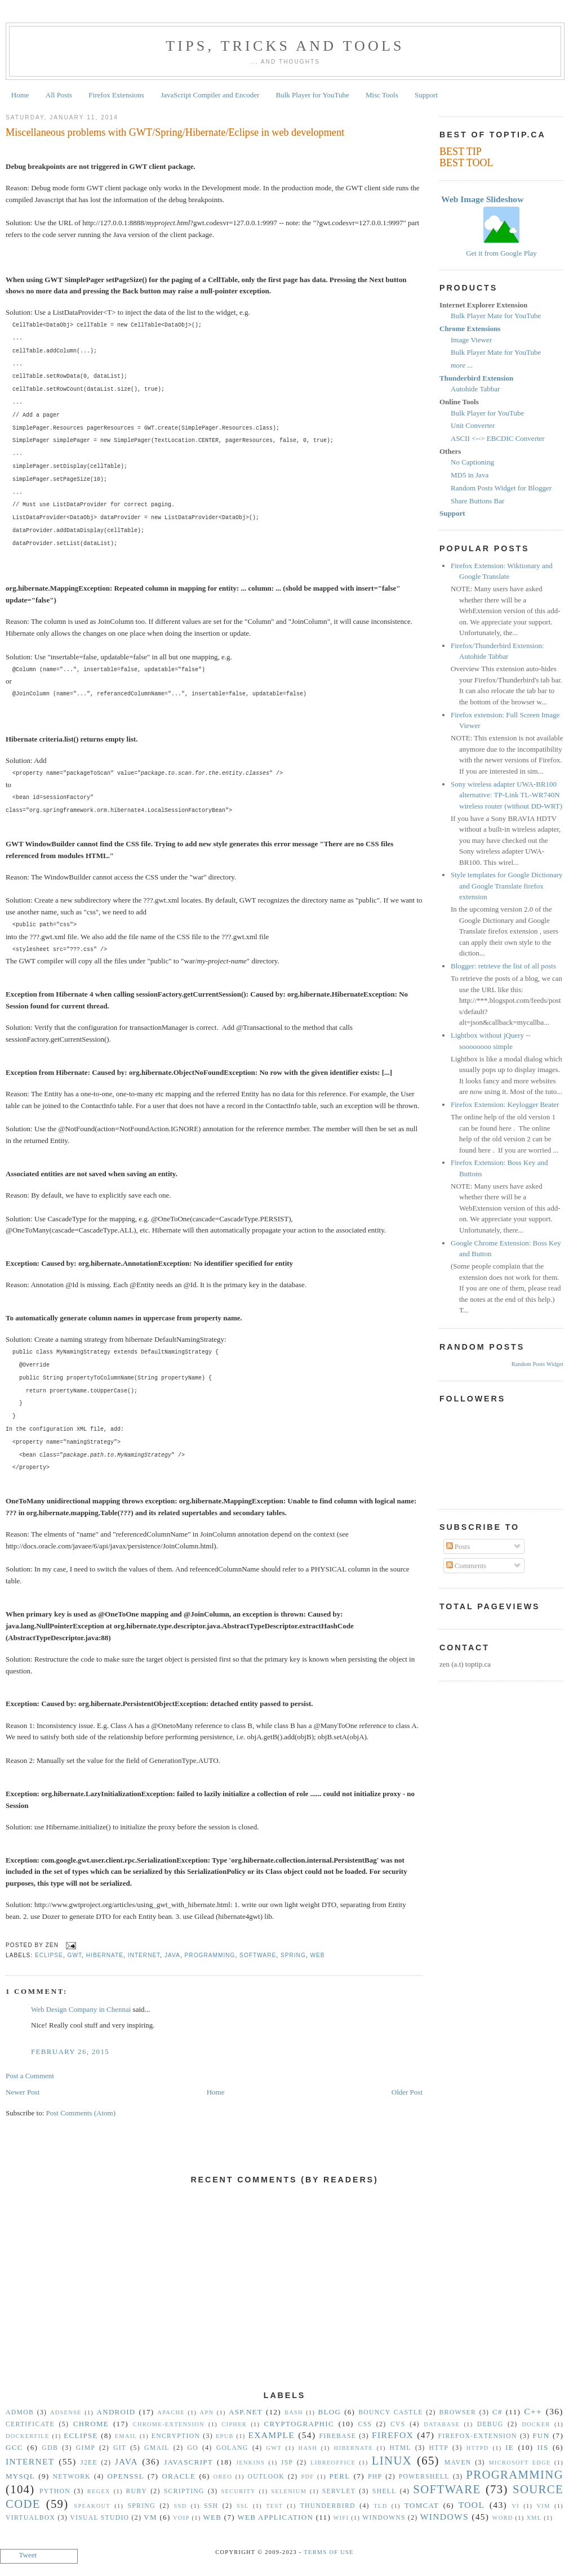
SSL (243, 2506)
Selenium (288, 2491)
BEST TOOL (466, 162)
****
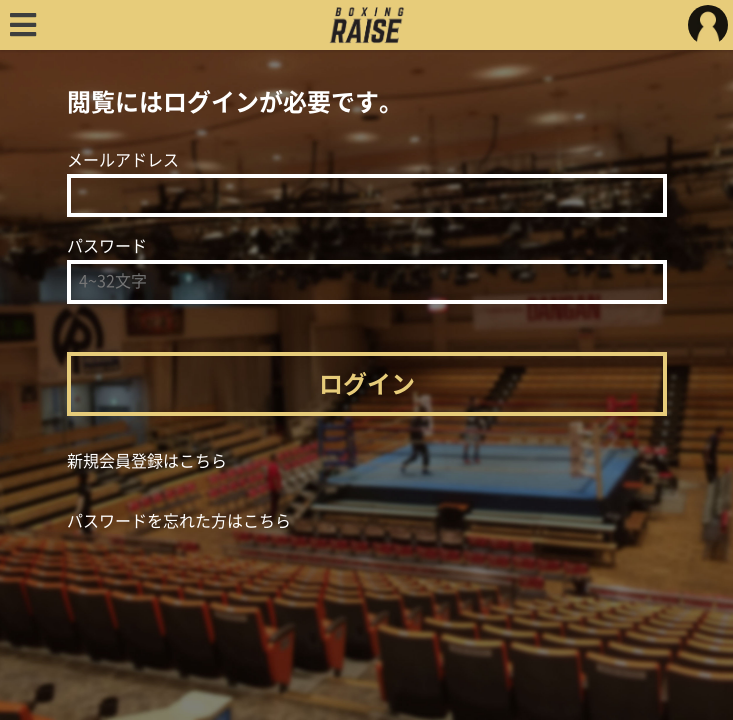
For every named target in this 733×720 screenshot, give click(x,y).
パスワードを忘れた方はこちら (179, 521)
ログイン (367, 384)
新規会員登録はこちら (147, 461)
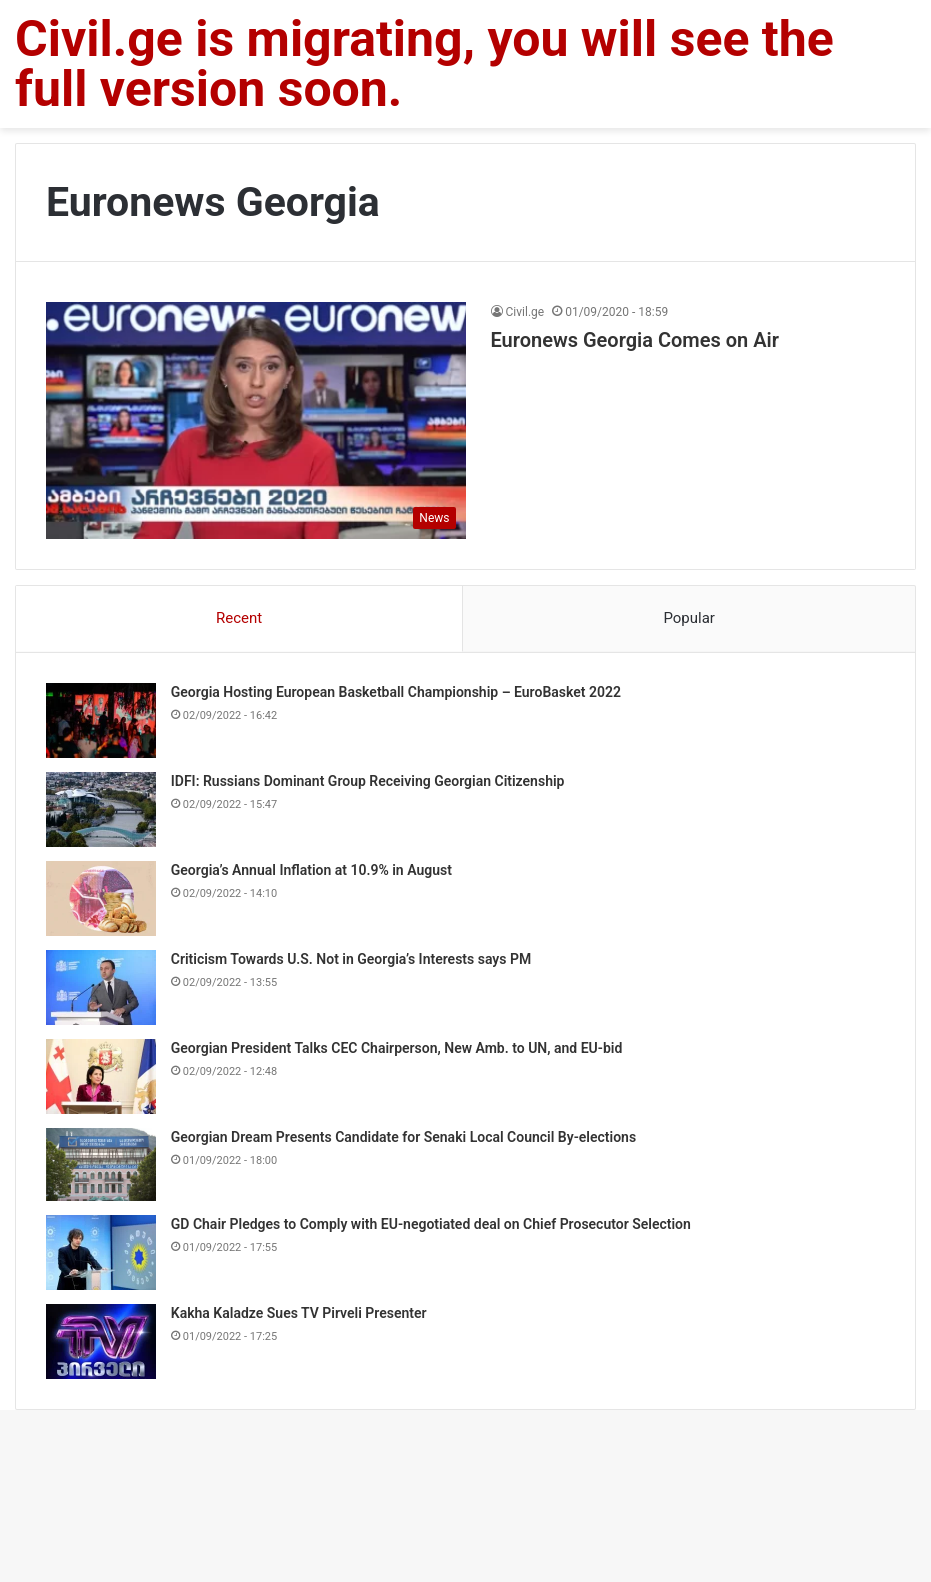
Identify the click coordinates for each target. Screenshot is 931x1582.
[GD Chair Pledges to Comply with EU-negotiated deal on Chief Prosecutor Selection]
****
Give again the stretch of the entries above that begins at the line with "ログイン (367, 384)" and ends at the line with "[GD Chair Pledges", word for word, with no pictures.

ログイン (367, 384)
新規会員登録はこちら (147, 461)
Identify the click coordinates for each target. Screenshot is 931x1582.
[GD Chair Pledges to Comply with EU-negotiated deal on Chief Prosecutor Selection]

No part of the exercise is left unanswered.